Intel Foundry has just achieved a new milestone with the creation of the world's first and thinnest GaN chiplet, measuring just 19μm.
Intel Foundry Powers Next-Gen Data Centers & Networking With World's Thinnest GaN Chiplet
Intel has brought increased power, speed, and efficiency in a compact space with its latest achievement, the world's thinnest GaN chiplet. Demoed by Intel Foundry, the research team has showcased the first-of-its-kind GaN chiplet made using 300mm GaN-on-silicon wafers, measuring just 19μm thick, and powering the next phase of semiconductors. The following are the main highlights of this achievement:
- Intel Foundry has created the world's thinnest gallium nitride (GaN) chiplet — its base silicon measuring just 19 micrometers (μm) thick — harvested from a 300 millimeter (mm) GaN-on-silicon wafer.¹
- Researchers have successfully combined GaN transistors with traditional silicon-based digital circuits on a single chip, allowing complex computing functions to be built directly into power chiplets without needing separate companion chiplets.
- Rigorous testing confirms that this new GaN chiplet technology is a promising candidate that can meet the reliability standards required for real-world deployment — enabling smaller, more efficient electronics for applications ranging from data centers to next-generation 5G and 6G communications.
Press Release: Researchers at Intel Foundry have demonstrated a first-of-its-kind GaN chiplet technology built on 300 mm GaN-on-silicon wafers, marking a significant leap forward in semiconductor design. Presented at the 2025 IEEE International Electron Devices Meeting (IEDM), this work tackles one of the most pressing challenges in modern computing: how to deliver more power, speed, and efficiency in an increasingly compact space. To meet the demand of graphics processors, servers, and wireless networks for ever-greater performance, the Intel Foundry team developed an ultra-thin GaN chiplet — its base silicon measuring just 19 μm thick, roughly one-fifth the width of a human hair — along with the industry's first fully monolithic on-die digital control circuits, all built using a single integrated manufacturing process.

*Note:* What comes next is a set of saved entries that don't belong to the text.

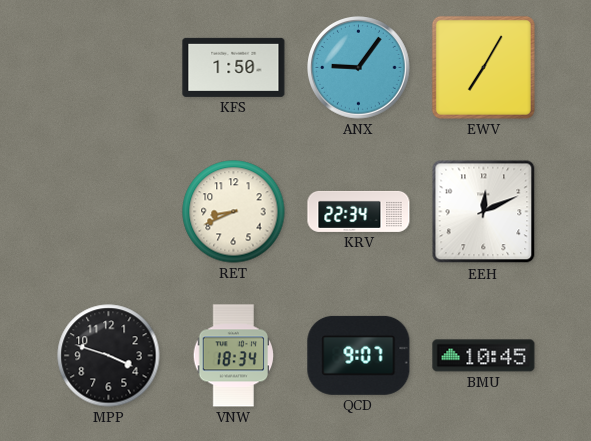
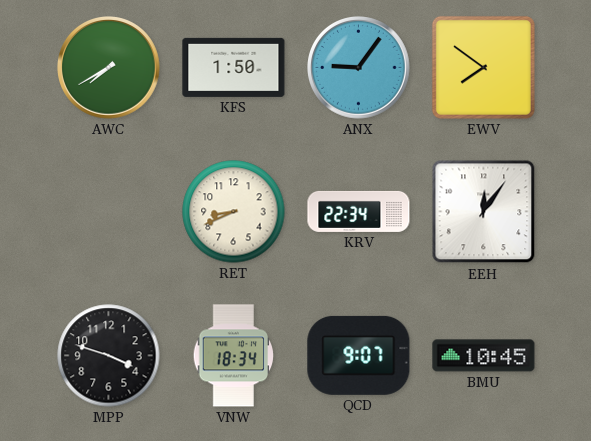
AWC: none -> 7:40
EWV: 7:05 -> 7:51
EEH: 12:11 -> 12:06
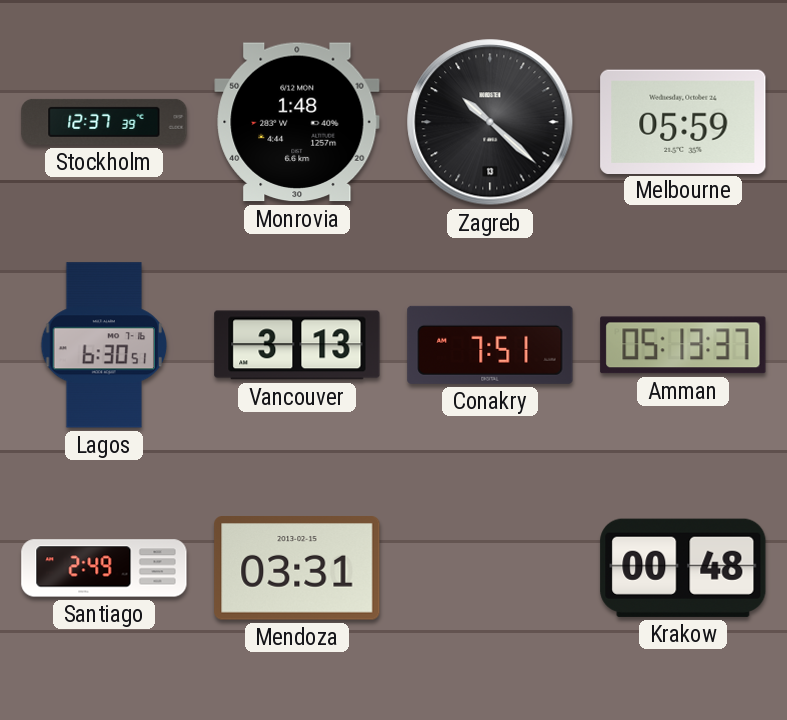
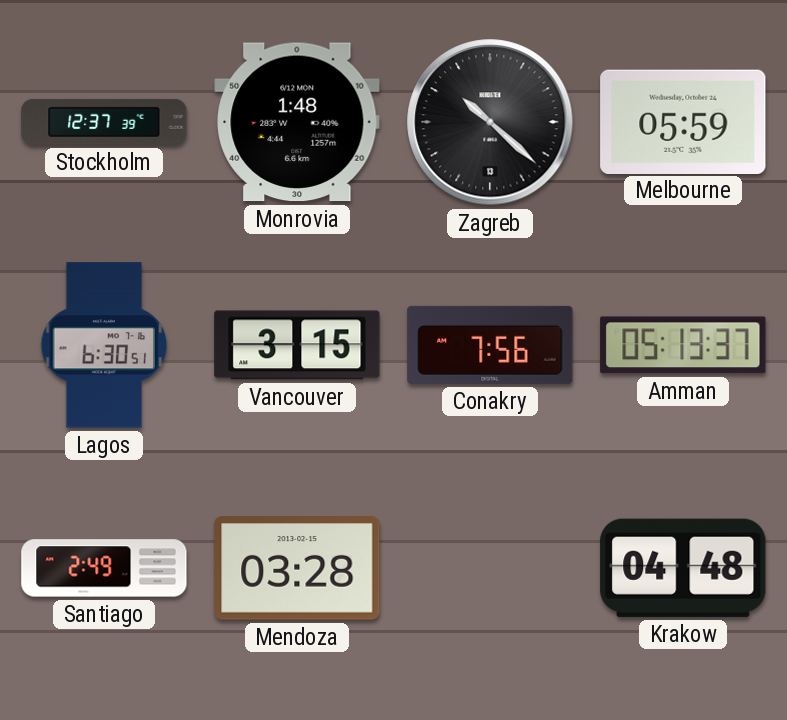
Vancouver: 3:13 -> 3:15
Conakry: 7:51 -> 7:56
Mendoza: 03:31 -> 03:28
Krakow: 00:48 -> 04:48
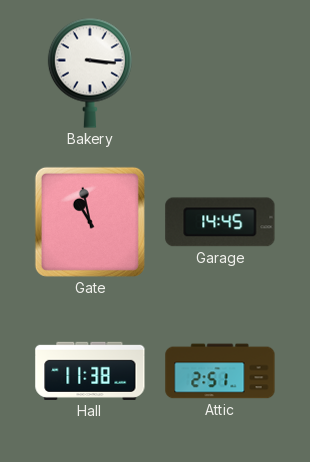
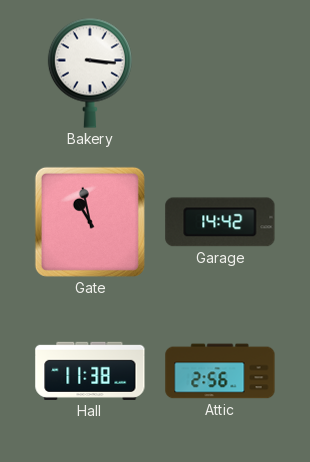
Garage: 14:45 -> 14:42
Attic: 2:51 -> 2:56
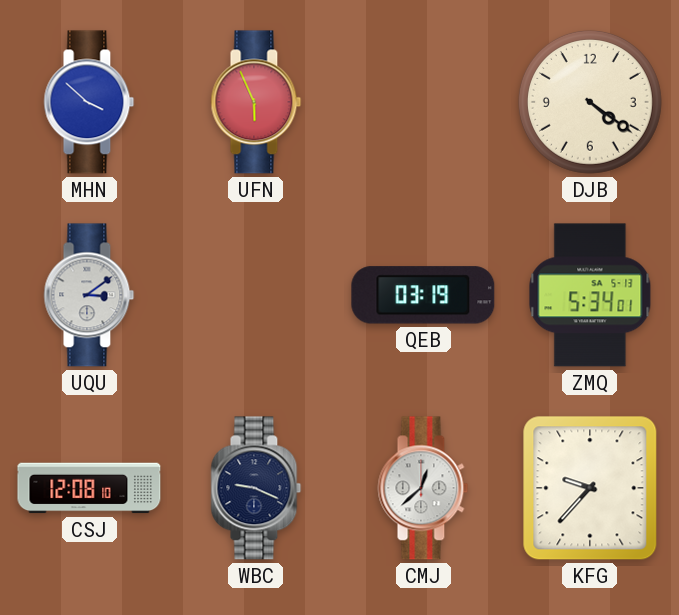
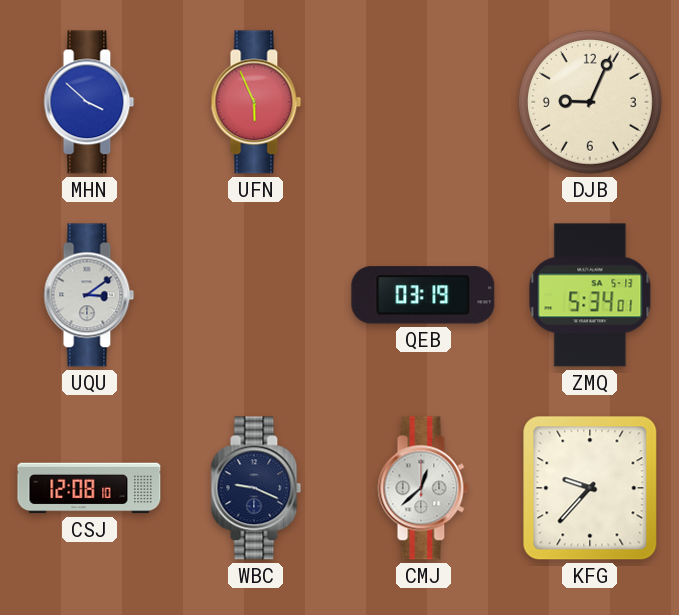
DJB: 4:21 -> 9:04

The demand for this innovation stems from a fundamental tension in modern electronics: the need to pack more capability into tighter spaces while simultaneously handling higher power loads and faster data speeds. Traditional silicon-based technologies are approaching their physical limits, and the industry has been looking to alternative materials like GaN to bridge the gap. Intel Foundry combines the ultra-thin GaN chiplet with on-die digital control circuits — eliminating the need for a separate companion chiplet and reducing the energy lost routing signals between components. Comprehensive reliability testing further demonstrates that this platform is a promising candidate for a real-world product.
This technology opens the door to concrete improvements across several industries. In data centers, GaN chiplets could switch faster, losing less energy than silicon alternatives. This would enable voltage regulators that are smaller, more efficient, and positioned closer to the processor, reducing the resistive energy losses that occur over long power routing paths. In wireless infrastructure, the high-frequency performance of GaN transistors makes it a natural candidate for radio frequency (RF) frontend technology, such as base stations used in 5G and 6G systems being developed for the next decade. GaN's ability to operate efficiently at frequencies exceeding 200 GHz positions it well for the centimeter- and millimeter-wave bands on which next-generation networks will rely.¹ Beyond networks, the same capabilities are relevant to radar systems, satellite communications, and photonic applications where fast electrical switching is needed to modulate light signals.
Compared to traditional CMOS-based silicon chips, GaN chiplets offer a compelling combination of advantages that silicon simply cannot match at its physical limits. GaN delivers higher power density, enabling more capable systems in smaller footprints — a critical advantage in space-constrained applications such as point-of-load power delivery for data centers, electric vehicles (essentially a data center on wheels), and wireless base stations. Silicon becomes unreliable at junction temperatures above approximately 150°C, which limits its use in high-heat environments.
GaN's wider bandgap potentially allows it to operate at higher temperatures with greater stability, reducing power losses during switching, and enabling more efficient thermal management, which in turn reduces the size and cost of cooling systems. In addition, Intel Foundry's use of standard 300 mm silicon wafers for GaN production is compatible with current silicon-based manufacturing infrastructure, promising to reduce the requirement for major new investments.